- [Transcribed page contents]
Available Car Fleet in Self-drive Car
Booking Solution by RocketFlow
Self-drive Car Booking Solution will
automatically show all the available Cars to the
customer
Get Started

- [How to complete this task]
All lines in the entries above that include "Self" should be found and copied.

- [Your solution]
Available Car Fleet in Self-drive Car
Self-drive Car Booking Solution will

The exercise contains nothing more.